Finn's Take· TL;DRWhat began as a disappointing drift away from its intended research site became one of the most valuable Antarctic discoveries in recent years. An Argo float equipped with temperature and salinity sensors was supposed to be surveying the ocean around the Totten Glacier in eastern Antarctica, but to researchers' initial disappointment, it rapidly drifted away from this region. Soon it reappeared further west, near ice shelves where no ocean measurements had ever been made, drifting in remote and wild seas for two-and-a-half years and spending about nine months beneath the massive Denman and Shackleton ice shelves before surviving to send back new data from parts of the ocean that are usually difficult to sample.
During an eight-month period, the float measured temperature and salinity profiles from the seafloor to the ice shelf base every five days, collecting 195 profiles over 2.5 years, many of which came from never-before-sampled regions in East Antarctica. This tiny robot accomplished what no human expedition, ship, or sensor array had ever managed before.
Submersion essentially disabled the float's GPS capabilities, but the researchers found a way to infer where measurements were made by noting when the float bumped its head on the ice. Each time the float bumped its head on the ice, it provided a measurement of the depth of the ice shelf base, or ice draft. Scientists had to become detectives, and each time the instrument bumped the ice above, it recorded the depth of the ice base, then researchers matched those ice-draft measurements with satellite data to map where the float had travelled beneath the frozen ceiling.
The challenge of studying these regions cannot be overstated. Ice shelves can be hundreds to thousands of feet thick, making it incredibly challenging for scientists to study exactly how ice shelves collapse. While it is possible to drill a hole through the ice and lower oceanographic sensors, this is expensive and rarely done, so very few measurements have been made in ice shelf cavities.

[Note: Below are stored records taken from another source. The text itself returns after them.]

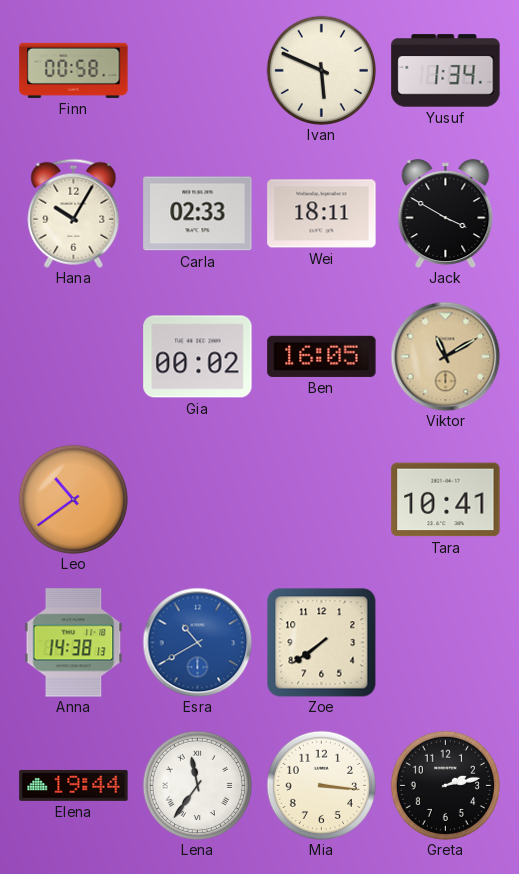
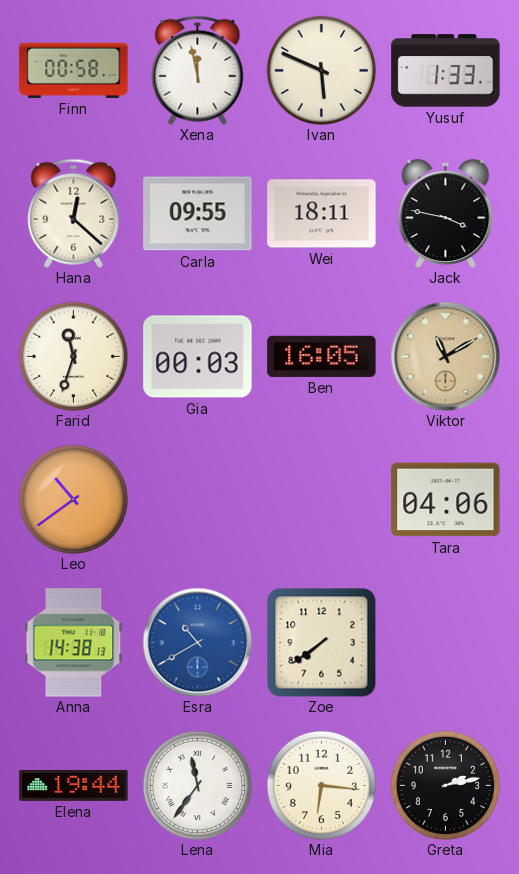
Xena: none -> 11:58
Yusuf: 1:34 -> 1:33
Hana: 10:05 -> 12:22
Carla: 02:33 -> 09:55
Jack: 3:50 -> 3:47
Farid: none -> 11:33
Gia: 00:02 -> 00:03
Tara: 10:41 -> 04:06
Mia: 3:16 -> 6:16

The data revealed dramatically different conditions beneath the two ice shelves. Shackleton, the northernmost of East Antarctica, appears relatively safe for now, with no warm water detected beneath it that could trigger rapid melt from below. However, Denman Glacier tells a different story, with the potential to raise global sea levels by 1.5 metres and already being touched by warm water.
According to the new measurements, even small changes in the thickness of that warm-water layer could sharply accelerate melting and push the glacier toward unstable retreat. If the ice retreated further, they would be in an unstable configuration where further melt was irreversible, and once this process of unstable retreat begins, we are committed—it may take centuries for the full sea-level rise to be realised, but there's no going back.
Deploying more floats along the Antarctic continental shelf would transform our understanding of the vulnerability of ice shelves to changes in the ocean, which in turn would help reduce the largest uncertainty in estimates of future sea level rise. Between the Denman and Totten glaciers, they hold a huge volume of ice equivalent to five metres of global sea level rise, and while the West Antarctic ice sheet is at greater risk of imminent melting, East Antarctica holds a much larger volume of ice.
This accidental journey demonstrates how innovative approaches to climate science can emerge from unexpected circumstances. The success of this lone robot offers hope that similar deployments could provide the comprehensive data needed to better predict and prepare for our planet's changing ice sheets.